| EXERCISE DIRECTIONS |
Instruction for the entries below: return the part that opens with the line containing "(SERİ NO: 95)’NDE DEĞİŞİKLİK YAPILMASINA DAİR" and closes with the line containing "- در حال حاضر", exactly, and no pictures.

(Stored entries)
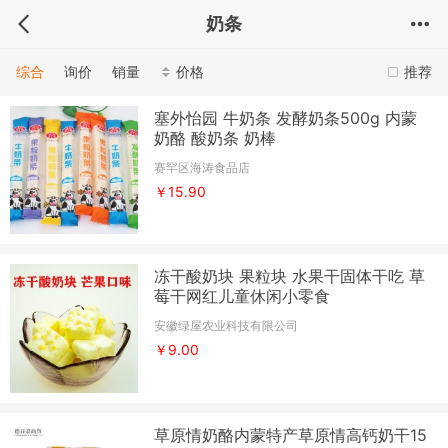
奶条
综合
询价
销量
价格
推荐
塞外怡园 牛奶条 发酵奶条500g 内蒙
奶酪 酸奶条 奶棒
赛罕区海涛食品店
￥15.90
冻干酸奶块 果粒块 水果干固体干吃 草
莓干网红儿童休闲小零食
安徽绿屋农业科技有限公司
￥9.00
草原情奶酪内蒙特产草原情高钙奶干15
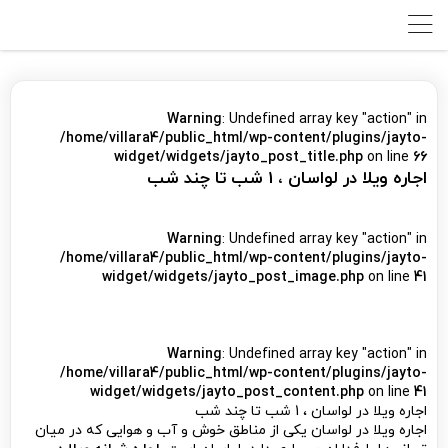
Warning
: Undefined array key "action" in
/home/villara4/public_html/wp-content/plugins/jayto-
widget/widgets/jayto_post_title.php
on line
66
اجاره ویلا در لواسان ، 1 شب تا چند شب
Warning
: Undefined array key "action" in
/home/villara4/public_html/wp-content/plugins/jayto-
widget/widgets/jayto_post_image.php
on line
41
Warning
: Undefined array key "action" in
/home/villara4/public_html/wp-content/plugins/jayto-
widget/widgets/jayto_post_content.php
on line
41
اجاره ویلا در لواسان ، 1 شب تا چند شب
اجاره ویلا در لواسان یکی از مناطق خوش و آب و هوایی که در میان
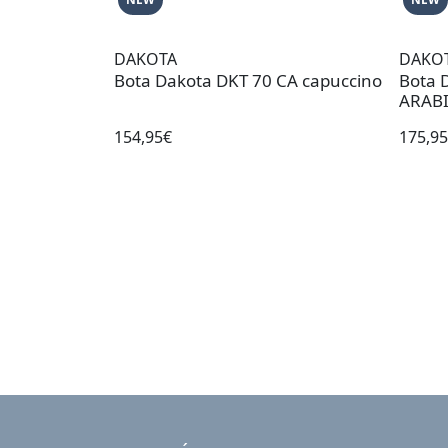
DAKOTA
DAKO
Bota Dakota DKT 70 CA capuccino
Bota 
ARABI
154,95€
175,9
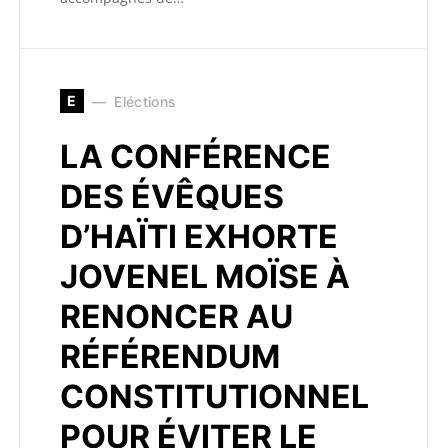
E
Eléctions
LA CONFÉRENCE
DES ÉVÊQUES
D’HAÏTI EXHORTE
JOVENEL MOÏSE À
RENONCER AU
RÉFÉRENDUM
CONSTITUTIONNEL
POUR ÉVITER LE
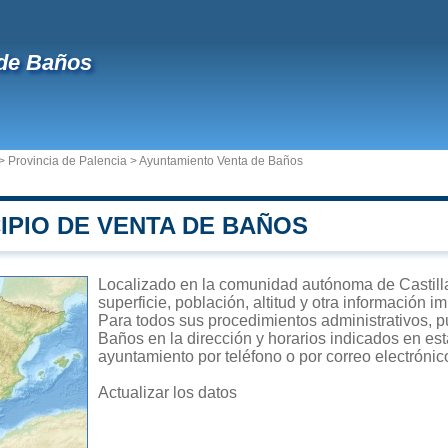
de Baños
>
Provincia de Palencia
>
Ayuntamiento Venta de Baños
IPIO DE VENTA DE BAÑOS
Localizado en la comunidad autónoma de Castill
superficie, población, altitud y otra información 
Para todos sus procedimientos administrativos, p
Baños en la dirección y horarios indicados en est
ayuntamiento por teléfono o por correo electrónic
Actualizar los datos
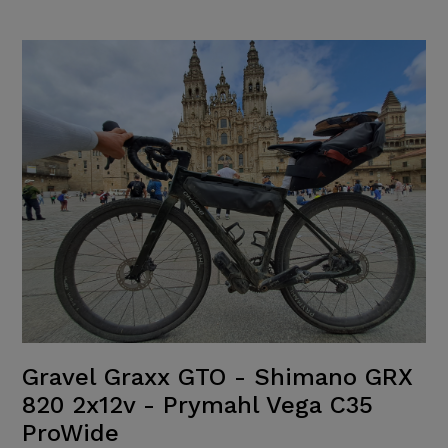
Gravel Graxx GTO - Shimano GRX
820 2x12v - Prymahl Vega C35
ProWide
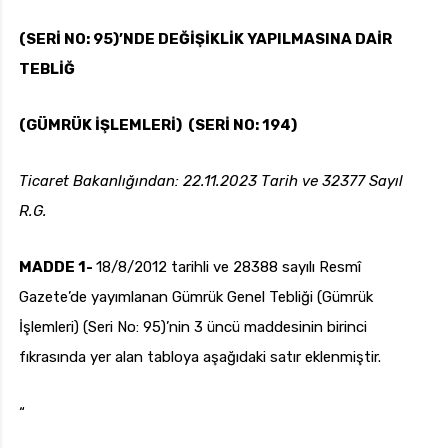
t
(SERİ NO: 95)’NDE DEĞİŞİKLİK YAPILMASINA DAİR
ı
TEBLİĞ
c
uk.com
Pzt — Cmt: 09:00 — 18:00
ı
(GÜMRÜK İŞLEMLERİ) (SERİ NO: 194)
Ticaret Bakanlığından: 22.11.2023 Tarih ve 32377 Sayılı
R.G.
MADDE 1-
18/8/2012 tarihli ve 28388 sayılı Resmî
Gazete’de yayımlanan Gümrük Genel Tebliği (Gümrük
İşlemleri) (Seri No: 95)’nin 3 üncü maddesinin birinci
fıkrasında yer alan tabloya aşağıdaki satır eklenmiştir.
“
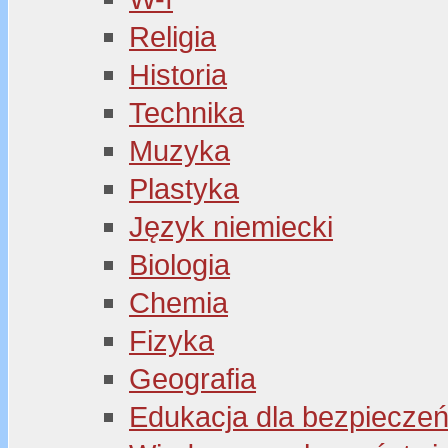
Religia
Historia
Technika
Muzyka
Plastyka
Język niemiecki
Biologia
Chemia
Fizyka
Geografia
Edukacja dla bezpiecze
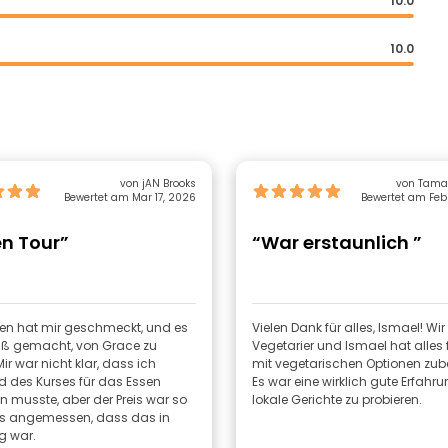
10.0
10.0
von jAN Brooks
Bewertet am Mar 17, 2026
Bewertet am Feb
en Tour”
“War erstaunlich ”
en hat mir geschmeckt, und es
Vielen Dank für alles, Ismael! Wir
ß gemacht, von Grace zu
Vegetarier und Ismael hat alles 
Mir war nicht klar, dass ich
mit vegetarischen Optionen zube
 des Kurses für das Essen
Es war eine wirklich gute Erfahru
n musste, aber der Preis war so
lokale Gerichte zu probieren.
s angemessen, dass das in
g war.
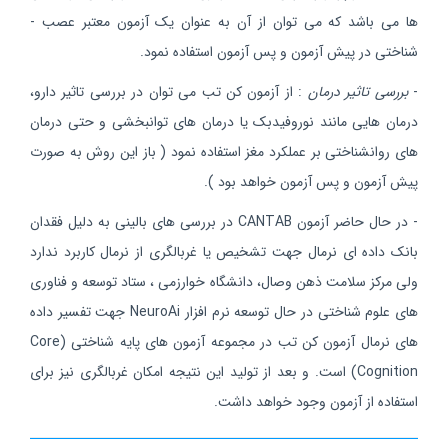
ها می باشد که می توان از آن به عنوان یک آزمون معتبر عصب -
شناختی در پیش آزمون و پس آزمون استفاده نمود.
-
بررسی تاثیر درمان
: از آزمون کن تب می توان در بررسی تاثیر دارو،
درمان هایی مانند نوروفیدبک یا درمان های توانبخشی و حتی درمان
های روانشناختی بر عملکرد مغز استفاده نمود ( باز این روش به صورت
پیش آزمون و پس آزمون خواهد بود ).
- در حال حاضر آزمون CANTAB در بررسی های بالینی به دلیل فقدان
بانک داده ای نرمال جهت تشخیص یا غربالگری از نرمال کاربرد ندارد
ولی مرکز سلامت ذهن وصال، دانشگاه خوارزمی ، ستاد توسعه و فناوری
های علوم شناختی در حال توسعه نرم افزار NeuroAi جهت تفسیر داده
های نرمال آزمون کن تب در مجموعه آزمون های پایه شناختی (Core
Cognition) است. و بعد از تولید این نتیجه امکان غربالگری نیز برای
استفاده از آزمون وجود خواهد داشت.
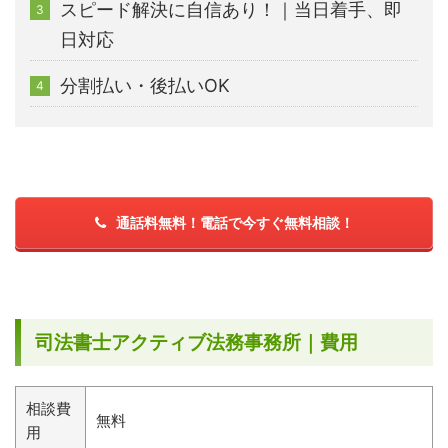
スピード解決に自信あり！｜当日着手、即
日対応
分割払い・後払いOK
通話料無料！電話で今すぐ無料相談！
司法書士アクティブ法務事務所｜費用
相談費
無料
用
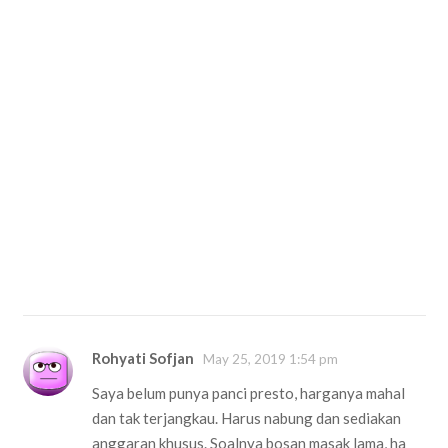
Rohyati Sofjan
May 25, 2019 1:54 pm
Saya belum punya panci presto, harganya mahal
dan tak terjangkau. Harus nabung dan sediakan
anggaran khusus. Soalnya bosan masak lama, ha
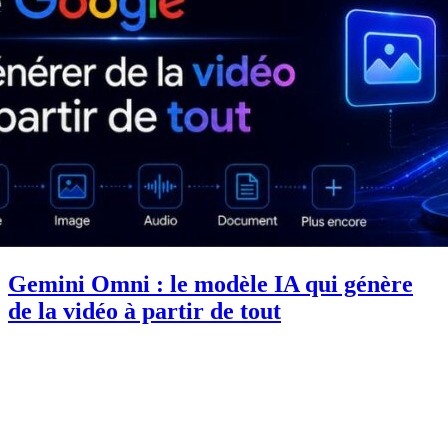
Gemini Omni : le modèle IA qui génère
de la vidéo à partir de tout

| RESPONSE TO THE TASK |
(SERİ NO: 95)’NDE DEĞİŞİKLİK YAPILMASINA DAİR
ı
TEBLİĞ
c
uk.com
Pzt — Cmt: 09:00 — 18:00
ı
(GÜMRÜK İŞLEMLERİ) (SERİ NO: 194)
Ticaret Bakanlığından: 22.11.2023 Tarih ve 32377 Sayılı
R.G.
MADDE 1-
18/8/2012 tarihli ve 28388 sayılı Resmî
Gazete’de yayımlanan Gümrük Genel Tebliği (Gümrük
İşlemleri) (Seri No: 95)’nin 3 üncü maddesinin birinci
fıkrasında yer alan tabloya aşağıdaki satır eklenmiştir.
“
Religia
Historia
Technika
Muzyka
Plastyka
Język niemiecki
Biologia
Chemia
Fizyka
Geografia
Edukacja dla bezpiecze
10.0
10.0
von jAN Brooks
Bewertet am Mar 17, 2026
Bewertet am Feb
en Tour”
“War erstaunlich ”
en hat mir geschmeckt, und es
Vielen Dank für alles, Ismael! Wir
ß gemacht, von Grace zu
Vegetarier und Ismael hat alles 
Mir war nicht klar, dass ich
mit vegetarischen Optionen zube
 des Kurses für das Essen
Es war eine wirklich gute Erfahru
n musste, aber der Preis war so
lokale Gerichte zu probieren.
s angemessen, dass das in
g war.
ها می باشد که می توان از آن به عنوان یک آزمون معتبر عصب -
شناختی در پیش آزمون و پس آزمون استفاده نمود.
-
بررسی تاثیر درمان
: از آزمون کن تب می توان در بررسی تاثیر دارو،
درمان هایی مانند نوروفیدبک یا درمان های توانبخشی و حتی درمان
های روانشناختی بر عملکرد مغز استفاده نمود ( باز این روش به صورت
پیش آزمون و پس آزمون خواهد بود ).
- در حال حاضر آزمون CANTAB در بررسی های بالینی به دلیل فقدان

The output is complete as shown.